Le livre explore toutes les facettes de cette chasse exigeante : les différentes techniques (à courre, à tir, à l'affût, de jour comme de nuit), le choix et le dressage des chiens, la lecture des traces, mais aussi l’approche historique et culturelle. Lanorville évoque avec admiration des figures tutélaires comme Gaston Phébus, Le Verrier de la Conterie ou Le Couteulx de Canteleu, inscrivant ainsi sa prose dans une longue tradition cynégétique. Il ne s’agit pas simplement d’un manuel, mais bien d’un récit d’expérience et de passion, où la nature devient théâtre, le chasseur acteur, et le gibier adversaire loyal. Dans une langue riche et sobre, Lanorville rend hommage au sanglier, qu’il considère comme un adversaire digne, courageux et rusé. Il écrit : « La chasse au sanglier est de toutes la plus intense et la plus exaltante... ». Cette phrase pourrait, à elle seule, résumer l’esprit de tout le livre. Car il ne s’agit pas seulement de tuer, mais de comprendre, de traquer, de mesurer l’instinct de l’animal à celui de l’homme. Le livre détaille également les moments forts de la chasse en battue ou en traque, le rôle essentiel des chiens, souvent élevés dans la proximité du chasseur, et l’émotion du contact final.
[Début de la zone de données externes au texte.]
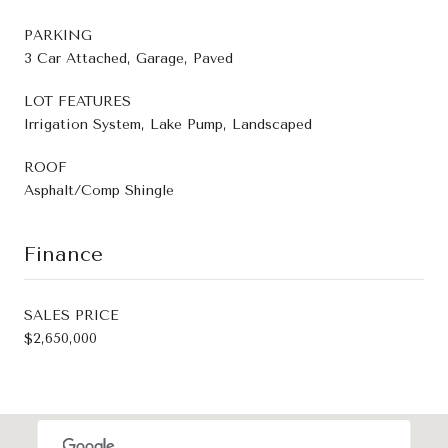
PARKING
3 Car Attached, Garage, Paved
LOT FEATURES
Irrigation System, Lake Pump, Landscaped
ROOF
Asphalt/Comp Shingle
Finance
SALES PRICE
$2,650,000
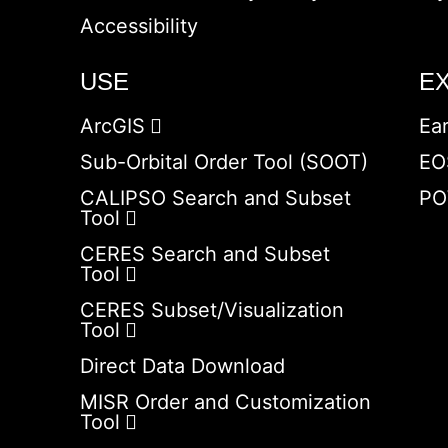
Accessibility
USE
E
ArcGIS
Ea
Sub-Orbital Order Tool (SOOT)
EO
CALIPSO Search and Subset
PO
Tool
CERES Search and Subset
Tool
CERES Subset/Visualization
Tool
Direct Data Download
MISR Order and Customization
Tool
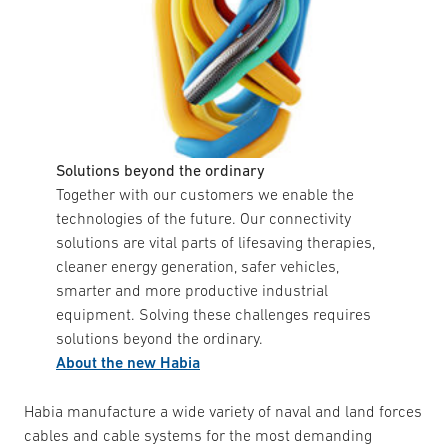
Solutions beyond the ordinary
Together with our customers we enable the
technologies of the future. Our connectivity
solutions are vital parts of lifesaving therapies,
cleaner energy generation, safer vehicles,
smarter and more productive industrial
equipment. Solving these challenges requires
solutions beyond the ordinary.
About the new Habia
Habia manufacture a wide variety of naval and land forces
cables and cable systems for the most demanding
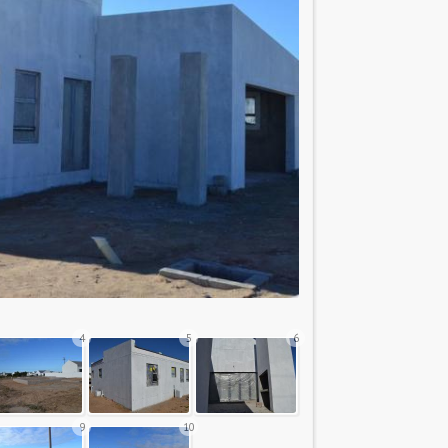
4
5
6
9
10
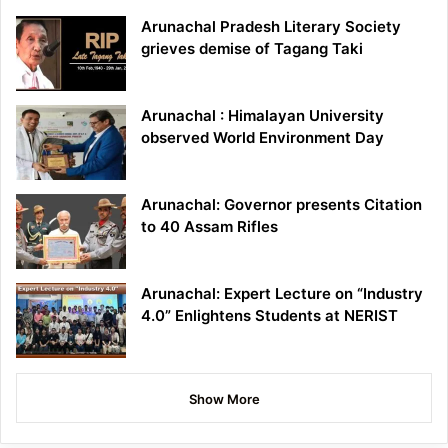
Arunachal Pradesh Literary Society
grieves demise of Tagang Taki
Arunachal : Himalayan University
observed World Environment Day
Arunachal: Governor presents Citation
to 40 Assam Rifles
Arunachal: Expert Lecture on “Industry
4.0” Enlightens Students at NERIST
Show More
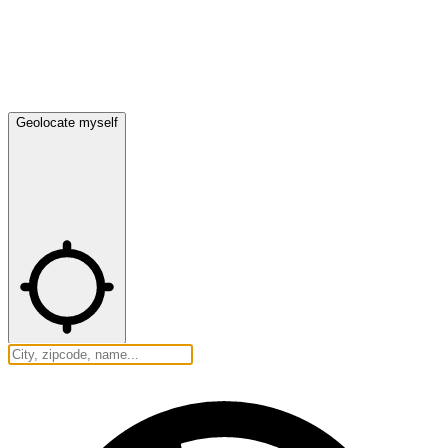
Geolocate myself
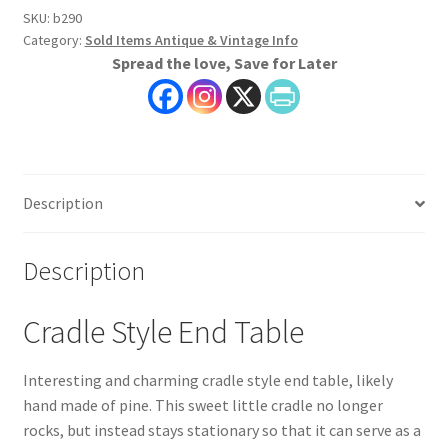
SKU:
b290
Category:
Sold Items Antique & Vintage Info
Spread the love, Save for Later
Description
Description
Cradle Style End Table
Interesting and charming cradle style end table, likely
hand made of pine. This sweet little cradle no longer
rocks, but instead stays stationary so that it can serve as a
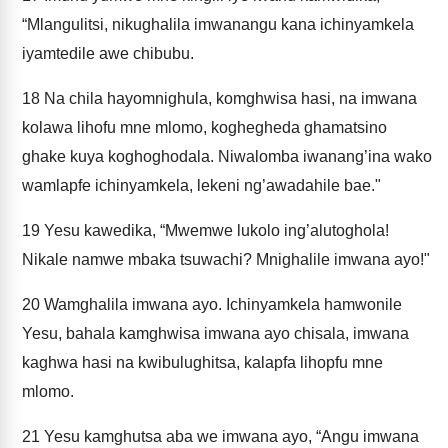
“Mlangulitsi, nikughalila imwanangu kana ichinyamkela
iyamtedile awe chibubu.
18
Na chila hayomnighula, komghwisa hasi, na imwana
kolawa lihofu mne mlomo, koghegheda ghamatsino
ghake kuya koghoghodala. Niwalomba iwanang’ina wako
wamlapfe ichinyamkela, lekeni ng’awadahile bae."
19
Yesu kawedika, “Mwemwe lukolo ing’alutoghola!
Nikale namwe mbaka tsuwachi? Mnighalile imwana ayo!"
20
Wamghalila imwana ayo. Ichinyamkela hamwonile
Yesu, bahala kamghwisa imwana ayo chisala, imwana
kaghwa hasi na kwibulughitsa, kalapfa lihopfu mne
mlomo.
21
Yesu kamghutsa aba we imwana ayo, “Angu imwana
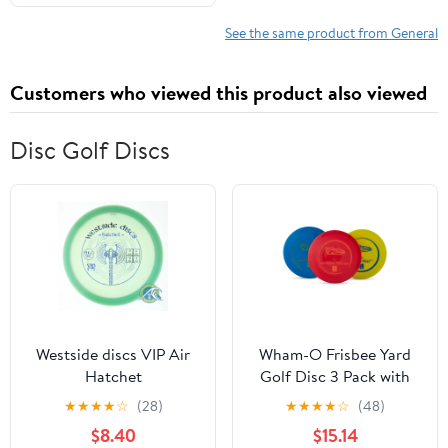
See the same product from General
Customers who viewed this product also viewed
Disc Golf Discs
Westside discs VIP Air
Wham-O Frisbee Yard
Hatchet
Golf Disc 3 Pack with
Driver, Mid-Range, and
★
★
★
★
☆
(28)
★
★
★
★
☆
(48)
Putter Discs
$8.40
$15.14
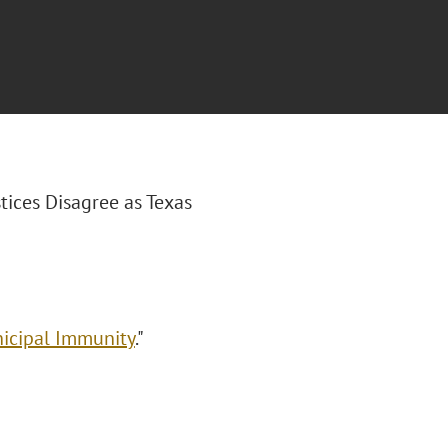
stices Disagree as Texas
nicipal Immunity
."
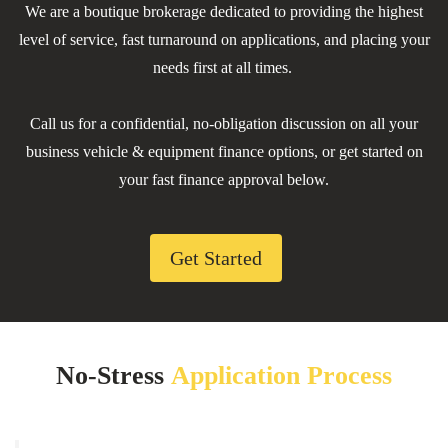
We are a boutique brokerage dedicated to providing the highest
level of service, fast turnaround on applications, and placing your
needs first at all times.
Call us for a confidential, no-obligation discussion on all your
business vehicle & equipment finance options, or get started on
your fast finance approval below.
Get Started
No-Stress
Application Process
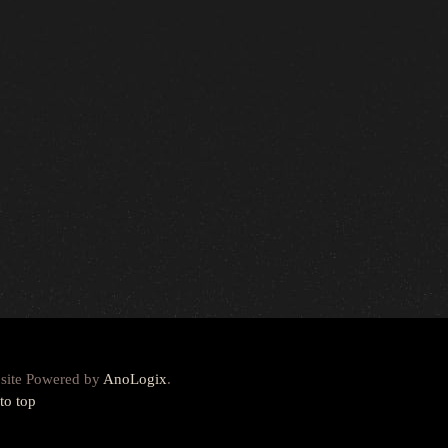
site Powered by
AnoLogix
.
to top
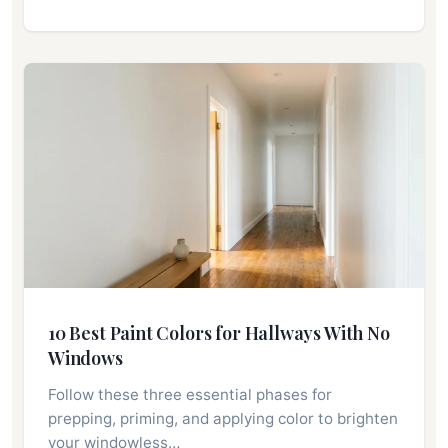
10 Best Paint Colors for Hallways With No
Windows
Follow these three essential phases for
prepping, priming, and applying color to brighten
your windowless…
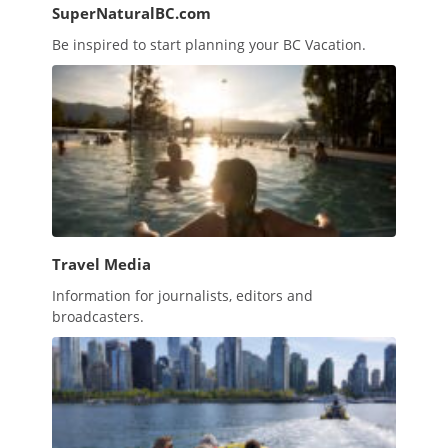
SuperNaturalBC.com
Be inspired to start planning your BC Vacation.
Travel Media
Information for journalists, editors and
broadcasters.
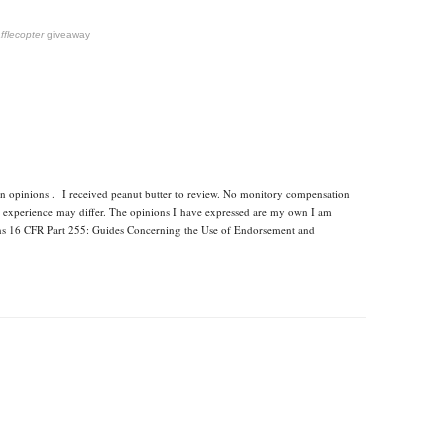
fflecopter
giveaway
wn opinions . I received peanut butter to review. No monitory compensation
ur experience may differ. The opinions I have expressed are my own I am
ons 16 CFR Part 255: Guides Concerning the Use of Endorsement and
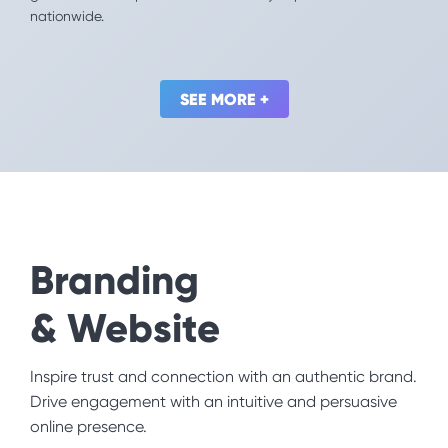
nationwide.
world. We helped them reach and engage more
startups by optimizing their competition: Mission for
the Future Challenge.
SEE MORE +
SEE MORE +
Branding
& Website
Social Impact
Inspire trust and connection with an authentic brand.
You’re here because you want to create a better
Drive engagement with an intuitive and persuasive
world. We’ll help you make an even bigger impact.
online presence.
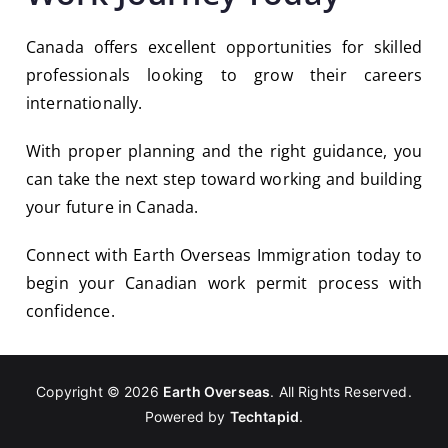
Canada offers excellent opportunities for skilled
professionals looking to grow their careers
internationally.
With proper planning and the right guidance, you
can take the next step toward working and building
your future in Canada.
Connect with Earth Overseas Immigration today to
begin your Canadian work permit process with
confidence.
Copyright © 2026
Earth Overseas
. All Rights Reserved.
Powered by
Techtapid
.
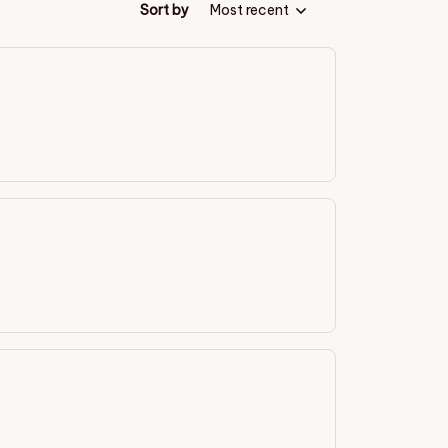
Sort by
Most recent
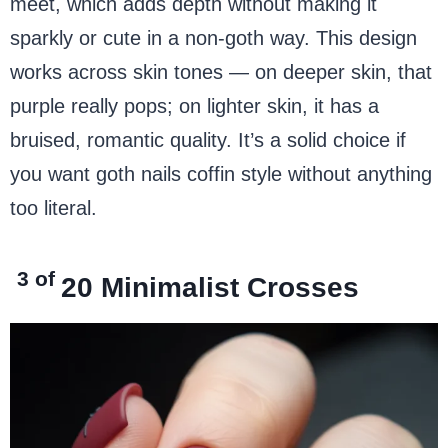
meet, which adds depth without making it
sparkly or cute in a non-goth way. This design
works across skin tones — on deeper skin, that
purple really pops; on lighter skin, it has a
bruised, romantic quality. It’s a solid choice if
you want goth nails coffin style without anything
too literal.
3 of
20
Minimalist Crosses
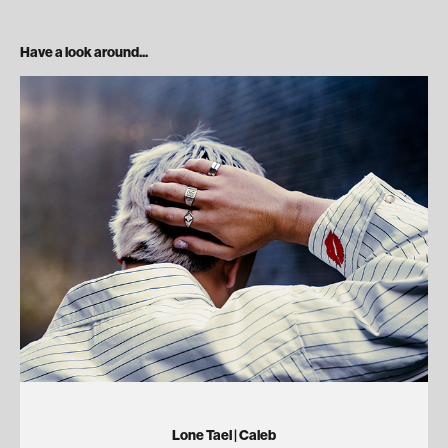
Have a look around...
Lone Tael | Caleb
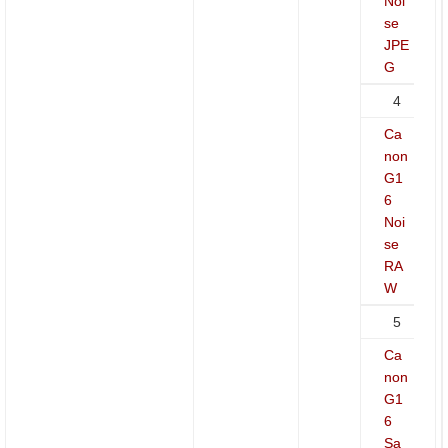
Noi
se
JPE
G
4
Ca
non
G1
6
Noi
se
RA
W
5
Ca
non
G1
6
Sa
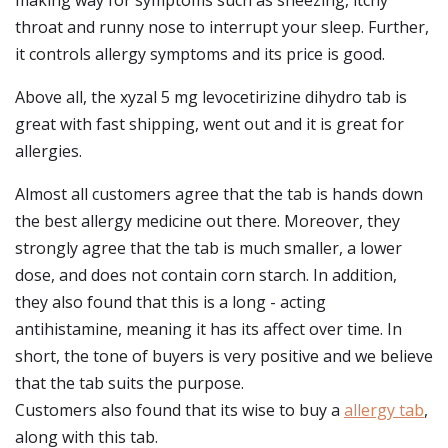
making way for symptoms such as sneezing, itchy
throat and runny nose to interrupt your sleep. Further,
it controls allergy symptoms and its price is good.
Above all, the xyzal 5 mg levocetirizine dihydro tab is
great with fast shipping, went out and it is great for
allergies.
Almost all customers agree that the tab is hands down
the best allergy medicine out there. Moreover, they
strongly agree that the tab is much smaller, a lower
dose, and does not contain corn starch. In addition,
they also found that this is a long - acting
antihistamine, meaning it has its affect over time. In
short, the tone of buyers is very positive and we believe
that the tab suits the purpose.
Customers also found that its wise to buy a
allergy tab
,
along with this tab.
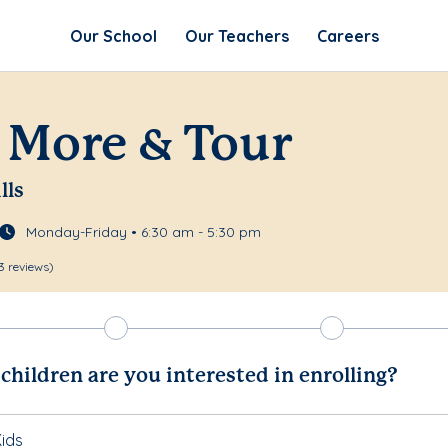
Our School
Our Teachers
Careers
 More & Tour
lls
Monday-Friday • 6:30 am - 5:30 pm
3 reviews)
hildren are you interested in enrolling?
ids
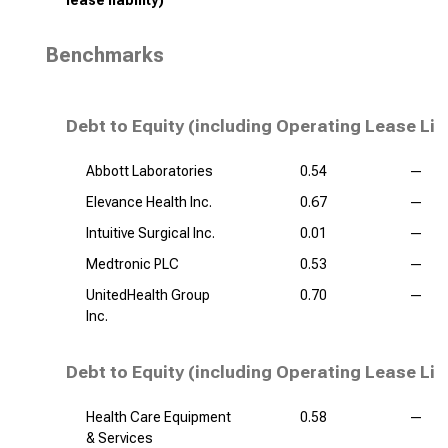
lease liability)
Benchmarks
Debt to Equity (including Operating Lease Lia
Abbott Laboratories
0.54
—
Elevance Health Inc.
0.67
—
Intuitive Surgical Inc.
0.01
—
Medtronic PLC
0.53
—
UnitedHealth Group
0.70
—
Inc.
Debt to Equity (including Operating Lease Liab
Health Care Equipment
0.58
—
& Services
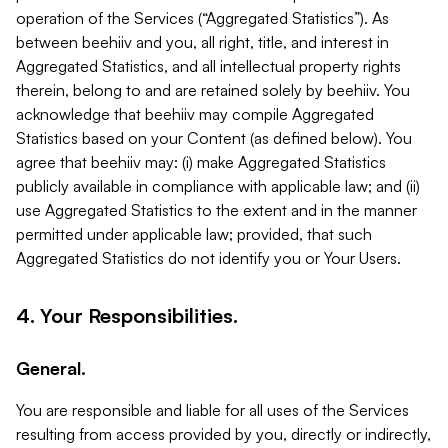
operation of the Services (“Aggregated Statistics”). As
between beehiiv and you, all right, title, and interest in
Aggregated Statistics, and all intellectual property rights
therein, belong to and are retained solely by beehiiv. You
acknowledge that beehiiv may compile Aggregated
Statistics based on your Content (as defined below). You
agree that beehiiv may: (i) make Aggregated Statistics
publicly available in compliance with applicable law; and (ii)
use Aggregated Statistics to the extent and in the manner
permitted under applicable law; provided, that such
Aggregated Statistics do not identify you or Your Users.
4. Your Responsibilities.
General.
You are responsible and liable for all uses of the Services
resulting from access provided by you, directly or indirectly,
Tout y est : le frisson du petit matin, l’effervescence des forêts, le suspense des longues attentes, et la décharge d’adrénaline au moment de la levée.

 

Du fusil à la fourchette

Mais l’œuvre de Lanorville ne s’arrête pas à la lisière du bois. L’auteur consacre également plusieurs pages à la préparation culinaire du gibier, véritable rituel de passage entre le terrain et la table. Pour lui, la chasse culmine dans le partage du mets : « Le sanglier, met rustique mais noble, honore la table des princes... ». Cette dimension gastronomique, trop souvent négligée dans les ouvrages techniques, fait de ce livre un ouvrage complet, célébrant le cycle entier de la chasse : nature, savoir-faire, culture et convivialité. Aujourd’hui, alors que la chasse suscite débats et interrogations, relire Georges Lanorville, c’est revenir à une vision humaniste et équilibrée de la pratique cynégétique. À travers « Les chasses du sanglier », l’auteur nous rappelle qu’un bon chasseur est d’abord un homme de respect : du gibier, de la nature, et de la tradition. Il reste à découvrir ou redécouvrir ce livre, en parcourant ses pages avec le même souffle que celui du vent dans les branches, les bottes dans les feuilles, ou les aboiements des chiens dans la fraîcheur du matin...

 

Anecdotes de battues : le sel de la chasse

Pour clore cet hommage, comment ne pas évoquer quelques-unes des anecdotes truculentes que Lanorville émaille dans son livre, avec un sens certain de la narration . Ces histoires, parfois cocasses, souvent pleines de finesse, disent tout de la dimension humaine et théâtrale de la chasse.

La première nous plonge dans une battue hivernale, où un jeune chasseur trop zélé décide de tirer sur une « bête noire » surgie des broussailles… avant de réaliser qu’il vient de trouer la culotte du piqueux, lancé ventre à terre derrière le sanglier. Le piqueux s’en sort indemne, mais Lanorville conclut malicieusement : « Ce fut la seule prise du jour, mais elle valut bien un trophée, tant la peur changea de camp ».

Autre scène, autre ton : celle d’un vieux sanglier rusé qui, traqué depuis l’aube, parvient à traverser la ligne des fusils sans un coup de feu. Le lendemain, on retrouve sa voie, mais aussi une flasque de gnôle abandonnée dans une haie. Lanorville note, pince-sans-rire : « L’animal n’avait pas seulement déjoué les chiens, il avait flairé la gueule fumeuse du tireur. Voilà qui en dit long sur l’odorat du solitaire… et la discipline de certains postés ».

Enfin, une dernière touche d’humour nous est offerte par un rapprocheur, probablement pas mal dressé, mais incontestablement sans gêne... Il partit en chasse, non pas du sanglier, mais d’un panier de victuailles porté par le maître d’un relais. L’homme en perdit sa baguette, sa terrine et sa contenance, pendant que le chien « levait le pâté comme d’autres lèvent... la bête. Lanorville s’en amuse : « Le pique-nique fut plus agité que la traque elle-même. Seul le chien fut vraiment repu... ».

Ces saynètes, parfois absurdes, souvent tendres, rappellent que la chasse n’est pas qu’un art ou un sport, mais un théâtre vivant, imprévisible, où se mêlent bravoure, ruse, maladresse et éclats de rire. Georges Lanorville savait en saisir l’âme profonde, avec un œil complice et une plume pleine de sève.